Democrats can’t count on Donald Trump in 2024
We’re still waiting for the final results of the 2022 election. But it’s clear that Democrats decisively beat both expectations and the elections’s “fundamentals” — the incumbent party’s usual midterm losses, President Biden’s low approval rating, high inflation, voter negativity on the economy and the state of the country. Republicans look set to take back the House but only by a modest margin. And the Senate will remain in Democratic hands, albeit narrowly.
The Democrats’ relatively good night is attributable, above all, to their secret weapon: Donald Trump. Mr Trump’s ability to push Republican voters into picking bad, frequently incompetent candidates with extreme positions on issues from the 2020 election to abortion was a disaster for Republicans.
They know it. Scott Jennings, a former deputy to Senate Republican Leader Mitch McConnell, tweeted: “How could you look at these results tonight and conclude Trump has any chance of winning a national election in 2024?” Chris Christie, the Republican former New Jersey governor, noted: “We lost in ’18. We lost in ’20. We lost in ’21 in Georgia. And now in ’22 we’re going to net lose governorships … There’s only one person to blame for that, and that’s Donald Trump.” Mike Lawler, a newly elected Republican congressman from New York, suggested the party needed to “move forward” from Mr Trump.
This rising chorus will create some pressure for change within the GOP. Where might they turn? This election provides an obvious model, which could present a big challenge for Democrats. Call it their Ron DeSantis problem.

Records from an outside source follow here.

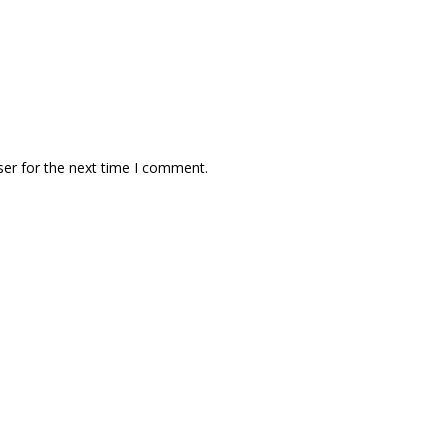
ser for the next time I comment.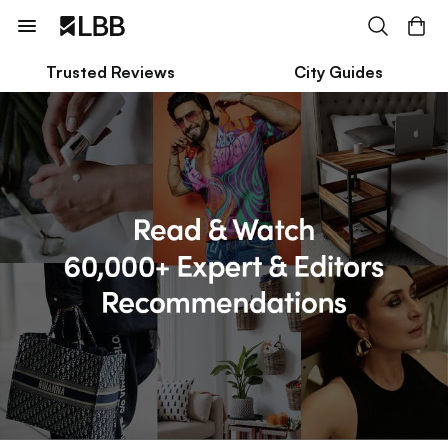
Trusted Reviews
City Guides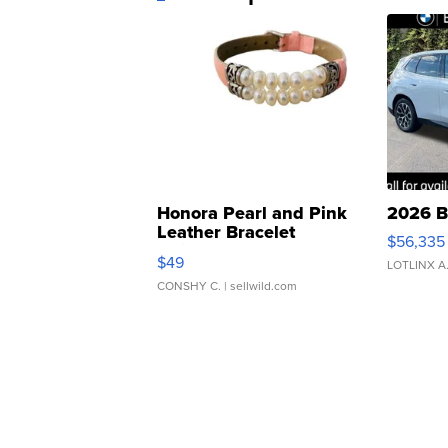
Honora Pearl and Pink
2026 B
Leather Bracelet
$56,335
Adjustable Buckle Clo...
$49
LOTLINX A
CONSHY C.
| sellwild.com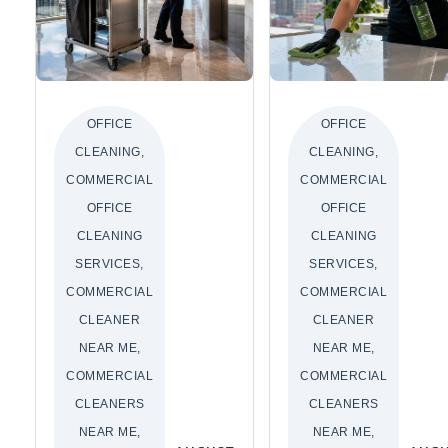
OFFICE
OFFICE
CLEANING,
CLEANING,
COMMERCIAL
COMMERCIAL
OFFICE
OFFICE
CLEANING
CLEANING
SERVICES,
SERVICES,
COMMERCIAL
COMMERCIAL
CLEANER
CLEANER
NEAR ME,
NEAR ME,
COMMERCIAL
COMMERCIAL
CLEANERS
CLEANERS
NEAR ME,
NEAR ME,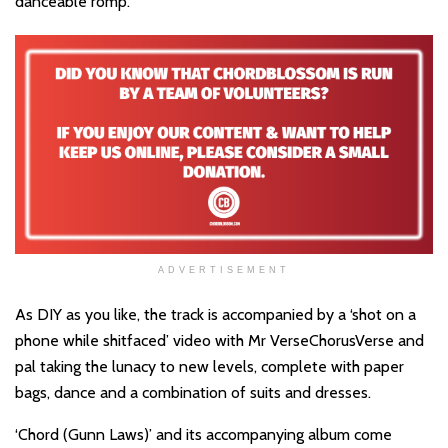
danceable romp.
ADVERTISEMENT
As DIY as you like, the track is accompanied by a ‘shot on a
phone while shitfaced’ video with Mr VerseChorusVerse and
pal taking the lunacy to new levels, complete with paper
bags, dance and a combination of suits and dresses.
‘Chord (Gunn Laws)’ and its accompanying album come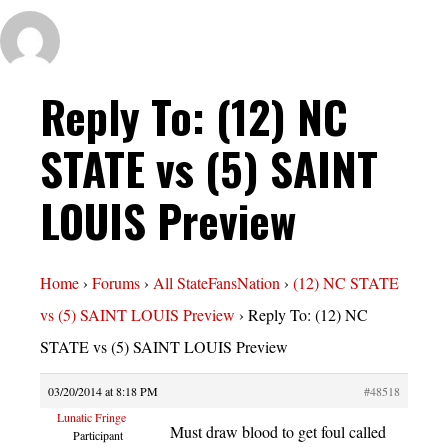
Reply To: (12) NC
STATE vs (5) SAINT
LOUIS Preview
Home
›
Forums
›
All StateFansNation
›
(12) NC STATE
vs (5) SAINT LOUIS Preview
›
Reply To: (12) NC
STATE vs (5) SAINT LOUIS Preview
03/20/2014 at 8:18 PM
#48518
Lunatic Fringe
Must draw blood to get foul called
Participant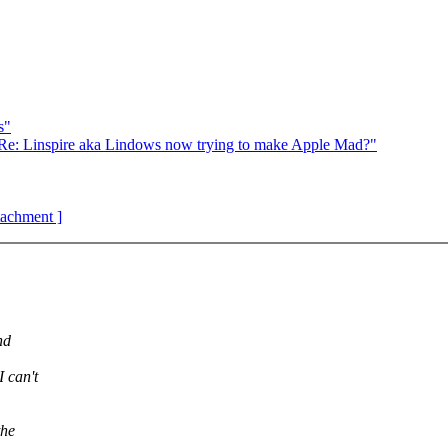
s"
e: Linspire aka Lindows now trying to make Apple Mad?"
ttachment ]
nd
 can't
the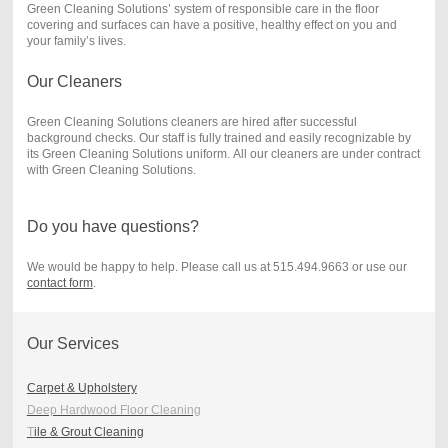
Green Cleaning Solutions’ system of responsible care in the floor
covering and surfaces can have a positive, healthy effect on you and
your family’s lives.
Our Cleaners
Green Cleaning Solutions cleaners are hired after successful
background checks. Our staff is fully trained and easily recognizable by
its Green Cleaning Solutions uniform. All our cleaners are under contract
with Green Cleaning Solutions.
Do you have questions?
We would be happy to help. Please call us at 515.494.9663 or use our
contact form
.
Our Services
Carpet & Upholstery
Deep Hardwood Floor Cleaning
T
ile & Grout Cleaning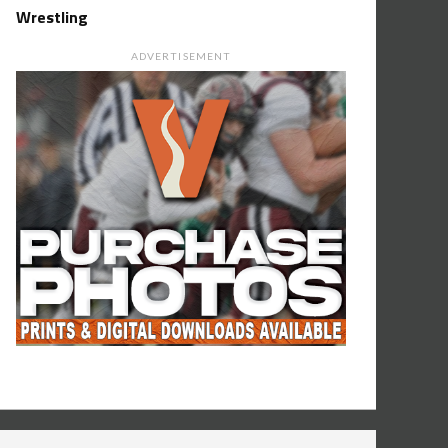
Wrestling
ADVERTISEMENT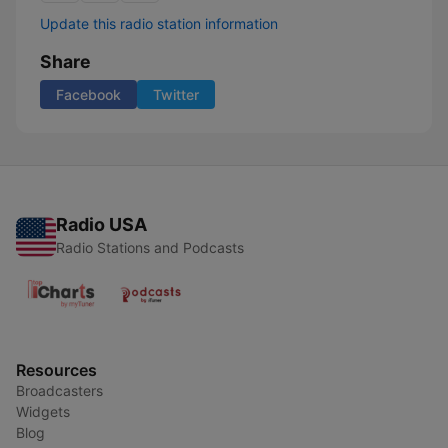
Update this radio station information
Share
Facebook
Twitter
Radio USA
Radio Stations and Podcasts
Resources
Broadcasters
Widgets
Blog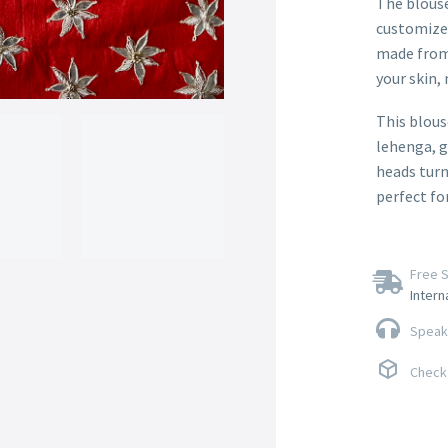
The blouse 
customize 
made from 
your skin, 
This blouse
lehenga, g
heads turn
perfect fo
Free S
Intern
Speak 
Check 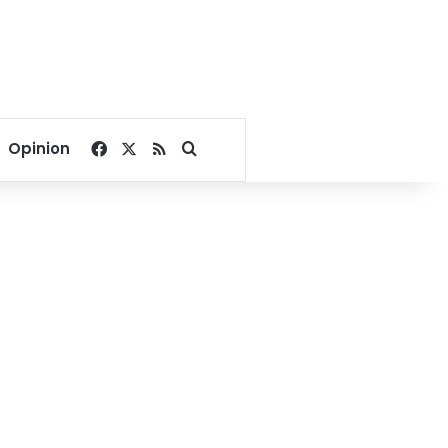
Facebook
X
RSS
Search for
Opinion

In Florida’s gubernatorial election, Mr DeSantis absolutely crushed his Democratic opponent, Charlie Crist, beating him by 19 points. This landslide included carrying Hispanic voters by 13 points and working-class (noncollege) voters by 27 points. Democrats nationally have been bleeding support from both these voter groups. Since 2018 the Democratic advantage has declined by 18 points among Hispanics, by 17 points among working-class voters and by 23 points among non-white working-class voters.
The geographic pattern of results in Florida underscores Mr DeSantis’s strength. He carried heavily Hispanic Miami-Dade county, historically the Democrats’ firewall, by 11 points. He carried Osceola County by almost 7 points — a county where Puerto Ricans, among the most Democratic of Hispanic subgroups, loom large.
Democrats assumed that Mr DeSantis’s flying migrants to Martha’s Vineyard would disqualify him among Hispanic voters. Evidently not. They also assumed that his sponsorship of a law prohibiting instruction in gender ideology for K-3 children would hurt him politically. Wrong again.
How does Mr DeSantis do it? By being a smart, disciplined politician who knows how to pick his fights and has a strong sense of public opinion, particularly working-class opinion. I believe his combination of traits — Mr Trump’s greatest strength, without his greatest weakness — could give the Democrats fits. He would be able to attack them on crime, immigration, race essentialism, gender ideology, inflation and energy prices without presenting the easy target provided by Mr Trump and his acolytes’ extreme ideas.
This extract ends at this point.